За окном стало тише. Топот и вой постепенно отдалялись и, наконец, совершенно замерли.
Они сидели на диване в полной темноте. Михаил осторожно отодвинулся, стараясь как можно дольше касаться брата, чтобы не взволновать, не вспугнуть его напрасно, потом встал и, быстро подойдя к письменному столу, открыл хорошо известный ему ящик. Рука сразу нащупала то, что искала. Вынув браунинг, Михаил положил его на стол. Но в желто-голубом свете керосинового фонаря, на блестящей столешнице, пистолет был, казалось, слишком хорошо виден.
Он взял его и снова сел рядом с братом, так же близко. Браунинг как будто сам скользнул в карман. Тяжелый металл леденил бок. Другой бок потеплел – это Осип Петрович затих, прижавшись, - казалось, задремал.
Холодный свет фонаря проникал в окно. Этот неживой свет отражается стеклянными стенками шкафа, этот страшный свет дробится сверкающими стальными поверхностями стерильных хирургических инструментов. Михаил прикрыл глаза.
Под уставшими веками, в покое вдруг прояснившегося сознания, встает последнее видение жизни. Он знает: вот это и есть вся жизнь - вся, какая была. Жизнь вечная – та, которой не было, нет и не будет. Жизнь вечная - та, что была, есть и пребудет.

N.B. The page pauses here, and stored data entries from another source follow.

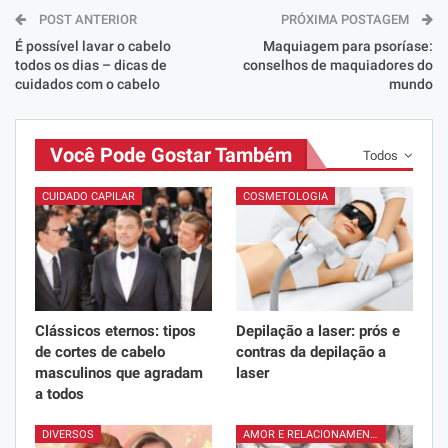
POST ANTERIOR
PRÓXIMA POSTAGEM
É possível lavar o cabelo
Maquiagem para psoríase:
todos os dias – dicas de
conselhos de maquiadores do
cuidados com o cabelo
mundo
Você Pode Gostar Também
Todos
CUIDADO CAPILAR
COSMETOLOGIA
Clássicos eternos: tipos
Depilação a laser: prós e
de cortes de cabelo
contras da depilação a
masculinos que agradam
laser
a todos
DIVERSOS
AMOR E RELACIONAMENTOS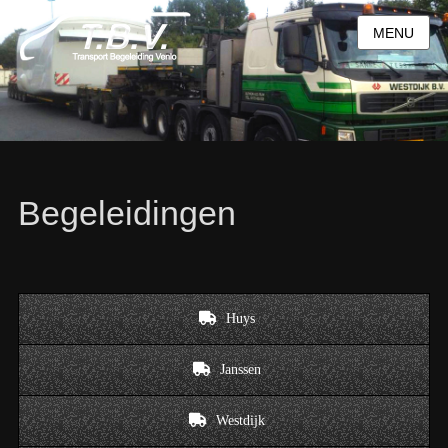
MENU
Begeleidingen
Huys
Janssen
Westdijk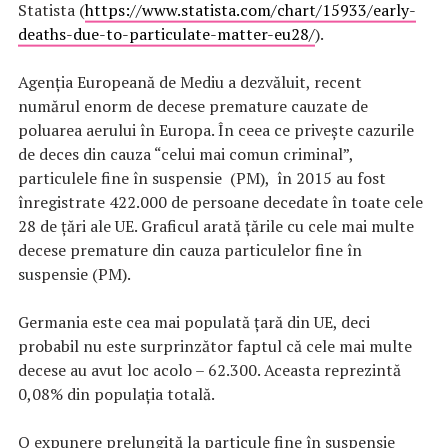
Statista (
https://www.statista.com/chart/15933/early-
deaths-due-to-particulate-matter-eu28/
).
Agenția Europeană de Mediu a dezvăluit, recent
numărul enorm de decese premature cauzate de
poluarea aerului în Europa. În ceea ce priveşte cazurile
de deces din cauza “celui mai comun criminal”,
particulele fine în suspensie (PM), în 2015 au fost
înregistrate 422.000 de persoane decedate în toate cele
28 de țări ale UE. Graficul arată țările cu cele mai multe
decese premature din cauza particulelor fine în
suspensie (PM).
Germania este cea mai populată țară din UE, deci
probabil nu este surprinzător faptul că cele mai multe
decese au avut loc acolo – 62.300. Aceasta reprezintă
0,08% din populația totală.
O expunere prelungită la particule fine în suspensie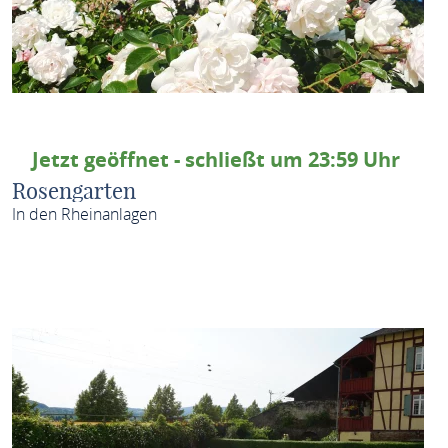
Jetzt geöffnet - schließt um 23:59 Uhr
Rosengarten
In den Rheinanlagen
MEHR ERFAHREN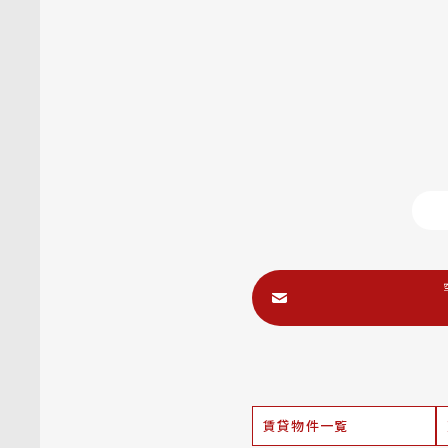
賃貸物件一覧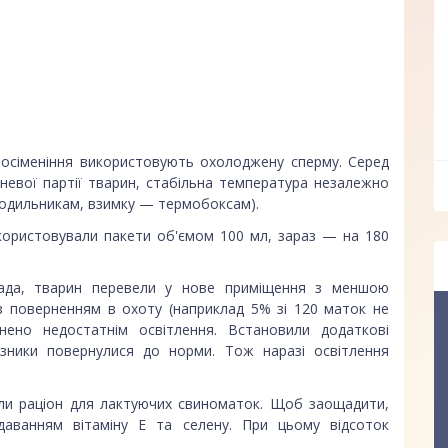
 осіменіння використовують охолоджену сперму. Серед
жневої партії тварин, стабільна температура незалежно
олодильникам, взимку — термобоксам).
икористовували пакети об'ємом 100 мл, зараз — на 180
тада, тварин перевели у нове приміщення з меншою
із поверненням в охоту (наприклад 5% зі 120 маток не
нено недостатнім освітлення. Встановили додаткові
азники повернулися до норми. Тож наразі освітлення
али раціон для лактуючих свиноматок. Щоб заощадити,
даванням вітаміну Е та селену. При цьому відсоток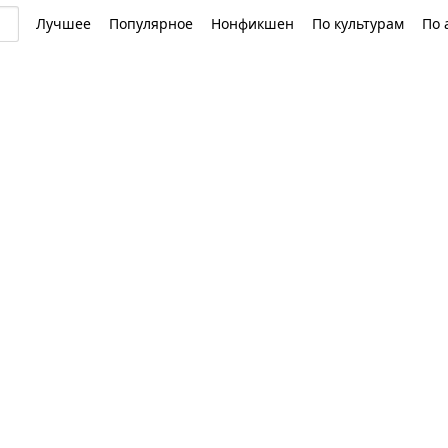
Лучшее
Популярное
Нонфикшен
По культурам
По 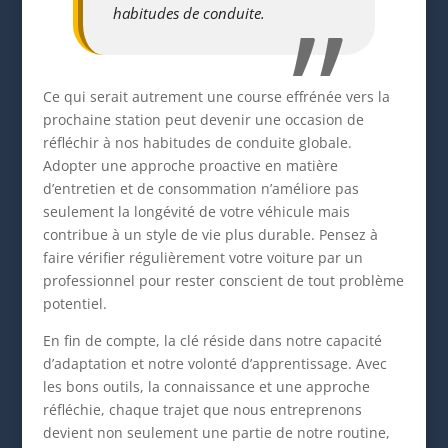
habitudes de conduite.
Ce qui serait autrement une course effrénée vers la
prochaine station peut devenir une occasion de
réfléchir à nos habitudes de conduite globale.
Adopter une approche proactive en matière
d’entretien et de consommation n’améliore pas
seulement la longévité de votre véhicule mais
contribue à un style de vie plus durable. Pensez à
faire vérifier régulièrement votre voiture par un
professionnel pour rester conscient de tout problème
potentiel.
En fin de compte, la clé réside dans notre capacité
d’adaptation et notre volonté d’apprentissage. Avec
les bons outils, la connaissance et une approche
réfléchie, chaque trajet que nous entreprenons
devient non seulement une partie de notre routine,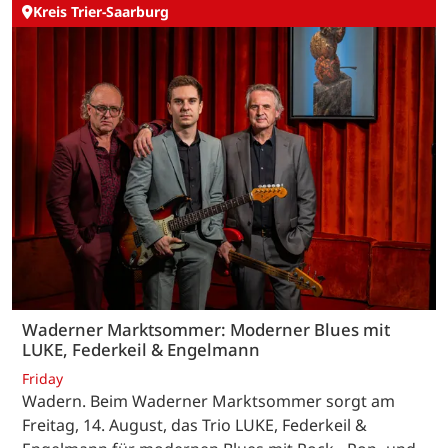
Kreis Trier-Saarburg
Waderner Marktsommer: Moderner Blues mit
LUKE, Federkeil & Engelmann
Friday
Wadern. Beim Waderner Marktsommer sorgt am
Freitag, 14. August, das Trio LUKE, Federkeil &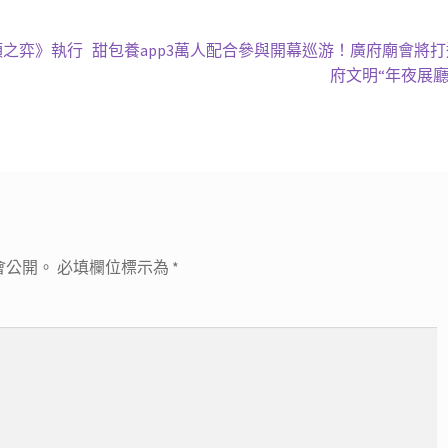
下
頂之弈》執行
甜包養app3萬人配合參與開幕巡游！廣府廟會將
一
府文明“年夜展廳
篇
文
章:
會公開。
必填欄位標示為
*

Перед ним расстилается поле… Его поле - золотое, светлое, сияющее... Солнце осени, томительное, невидное, слепящее, все собрано в единой точке, как в фокусе линзы. Это сверкает золотой крест на колокольне деревенской церкви: ослепительная искра в голубом покое, в небе лазурном, безбрежном, предвечном. Что это парит в струях нагретого воздуха? Что это возносится ввысь? Тонкий, невесомый, прозрачный пух малого семени травы - или тень огромной птицы, так же легко несомая теплыми дуновениями, столь же быстро возносимая воздушными струями? Это золотой орел - беркут… И вот уже только точка темнеет в светлой лазури, вот уже и нет этой точки… Голубое безбрежное небо, золотое бесконечное поле, сияющая искра над полем – солнечный крест на старой колокольне…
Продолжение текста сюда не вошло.